E esse foi, tem sido e talvez seja para sempre um grande dilema para a capa do meu diário, para a capa da história da minha vida, talvez para a vida em si. Sobre o que, afinal, é a vida?
É sobre o que abandonamos? Aqueles ranços, aqueles pedaços de lugares, de expectativas, de performances e de histórias vencidas? Oops, cuidado aí. Não vai querer ficar repisando o passado, não é? Pois passou, se foi, caputs, morreu. Ah, mas sobre ele construí aquilo que sou hoje. Mais, sobre esse passado as pessoas me construíram! Isso tem alguma importância, não tem? (Não, leitor. Não estou perguntando a você, estou fazendo um papo de louco, perguntando a mim mesmo. Ah, você quer carona? Tudo bem, mas saiba que às vezes exagero nas curvas.) Voltando. Sim, tem alguma importância. Para pisar em cima e só. Afinal, se o passado não for degrau será bagagem, mala. Atrasa a viagem. Dá calo nas mão, não cabe nos compartimentos que temos para levar a vida. E, pior, muitas vezes nem é bagagem nossa, é da linhagem familiar, da professora, da catequista e por aí vai.

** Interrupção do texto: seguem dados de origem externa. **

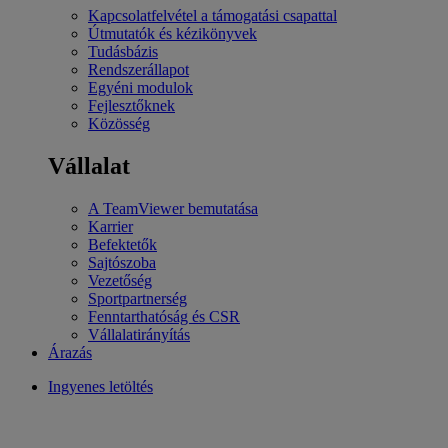
Kapcsolatfelvétel a támogatási csapattal
Útmutatók és kézikönyvek
Tudásbázis
Rendszerállapot
Egyéni modulok
Fejlesztőknek
Közösség
Vállalat
A TeamViewer bemutatása
Karrier
Befektetők
Sajtószoba
Vezetőség
Sportpartnerség
Fenntarthatóság és CSR
Vállalatirányítás
Árazás
Ingyenes letöltés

O que vai escrito entre as capas do meu diário me ensinou, numa das tantas re-leituras, que tem gente que junta bagagem para que os outros a levem adiante e, ainda por cima, os consegue fazer acreditar piamente que é muito bom carregá-la, numa fila de camelos lotados atravessando o deserto em que a alma se transforma nesses casos.
Ok, isso já me deixa mais ou menos satisfeito com o passado. E então, vamos ver para onde iremos daqui pra frente? Legal, vamos lá! Me diga você aí! Para onde é? Como será? Crocante? Perfumado? O próprio édem? Tenebroso? Uma pasmaceira? Uéé, também não sabe? Tampouco, no meu diário, sabem as páginas amareladas e sujas de grafiti por uma caligrafia feia, muito embora a pergunta tenha se repetido à exaustão. De tão cansado de perguntar a mesma coisa até já reclamei lá que só ficava perguntando as mesmas coisas. Não sei você, leitor, (tá por aí ainda?) mas o meu diário sempre que me acolhia produzia um efeito Monopol (não sabe o que é? - pergunte a sua mãe ou avó, ou vá ao super, acho que ainda existe) nas minhas elocubrações sobre os potenciais do futuro, as expectativas, os cenários, blá, blá, blá. Tudo muito patativa.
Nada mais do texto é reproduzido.